9:39 PM
Single trade helped spark May's flash crash
Addison Ray
By Jonathan Spicer and Rachelle Younglai
NEW YORK/WASHINGTON | Fri Oct 1, 2010 11:49pm EDT
NEW YORK/WASHINGTON (Reuters) - A computer-driven sale worth $4.1 billion by a single trader helped trigger the May flash crash, setting off liquidity shocks that ricocheted between U.S. futures and stock markets, regulators concluded in a report.
The report by the U.S. Securities and Exchange Commission and the Commodity Futures Trading Commission did not name the trader. Reuters, citing internal documents prepared by exchange operator CME Group Inc, in May identified the trader as money manager Waddell & Reed Financial Inc.
The long-awaited report focused on the relationship between two hugely popular securities -- E-Mini Standard & Poor's 500 futures and S&P 500 "SPDR" exchange-traded funds -- and detailed how high-frequency algorithmic trading can sap liquidity and rock the marketplace.
"The interaction between automated execution programs and algorithmic trading strategies can quickly erode liquidity and result in disorderly markets," the report said.
The "flash crash" sent the Dow Jones industrial average plunging some 700 points in minutes on May 6, exposing flaws in the electronic marketplace dominated by high-speed trading. The Dow was down nearly 1,000 points at its lowest point on that day.
Although the report did not make any recommendations, it lays the foundation for a special commission to propose new rules to avoid a repetition. At least one lawmaker threatened congressional action if regulators did not address the disparity in the markets.
Trading was turbulent that afternoon because of concerns over the European debt crisis. Against that backdrop, a "large fundamental trader" initiated a sell program to sell 75,000 E-Mini contracts as a hedge to an existing equity position, according to the 104-page report.
Citing documents from CME Group, Reuters reported on May 14 that Waddell sold a large order of E-Minis during the market plunge, identifying the firm to which the chairman of the Commodity Futures Trading Commission, Gary Gensler, had alluded in congressional testimony.
The CFTC had resisted naming Waddell in Friday's report because of laws that allow it to withhold such information from the public, sources have said.
SEC and CFTC officials declined to comment on whether they were investigating Waddell for any wrongdoing. Waddell, of Overland Park, Kansas, declined to comment on the report.
THE 'HOT-POTATO' EFFECT
Waddell's selling algorithm had "no regard to price or time," the report said.
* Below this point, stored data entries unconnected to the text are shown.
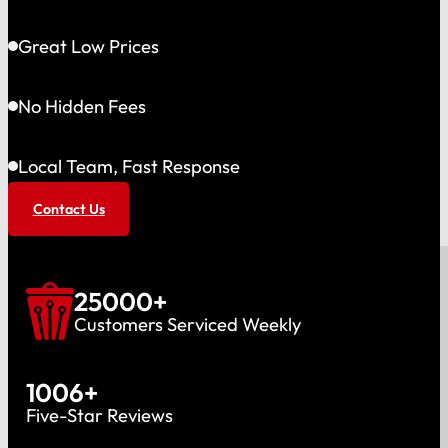
Great Low Prices
No Hidden Fees
Local Team, Fast Response
Contact Us
25000
+
Customers Serviced Weekly
1006
+
Five-Star Reviews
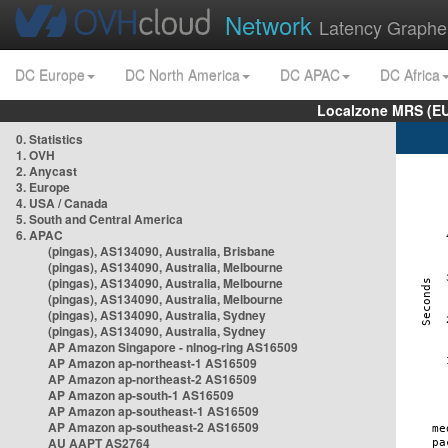
Network
Latency Graphe
DC Europe
DC North America
DC APAC
DC Africa
Localzone MRS (EU
0. Statistics
1. OVH
2. Anycast
3. Europe
4. USA / Canada
5. South and Central America
6. APAC
(pingas), AS134090, Australia, Brisbane
(pingas), AS134090, Australia, Melbourne
(pingas), AS134090, Australia, Melbourne
(pingas), AS134090, Australia, Melbourne
(pingas), AS134090, Australia, Sydney
(pingas), AS134090, Australia, Sydney
AP Amazon Singapore - nlnog-ring AS16509
AP Amazon ap-northeast-1 AS16509
AP Amazon ap-northeast-2 AS16509
AP Amazon ap-south-1 AS16509
AP Amazon ap-southeast-1 AS16509
AP Amazon ap-southeast-2 AS16509
AU AAPT AS2764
That, coupled with the "aggressive" reaction by high-frequency traders hedging their positions, led to two separate "liquidity crises" -- one in the E-minis, the other among individual stocks.
Waddell's algo "responded to the increased volume by increasing the rate at which it was feeding the orders into the market, even though orders that it already had sent to the market were arguably not yet fully absorbed by fundamental buyers or cross-market arbitrageurs," the report said.
These arbitrageurs transferred the selling pressure to the stock market, sparking a "hot-potato" effect among high-frequency traders that rapidly passed the same positions back and forth.
The stock market, the report continued, began plunging as trading pauses kicked in at individual firms, as high-frequency traders became net sellers, and as market makers began routing "most, if not all," retail orders to the public markets -- a flood of unusual selling pressure that sucked up more dwindling liquidity.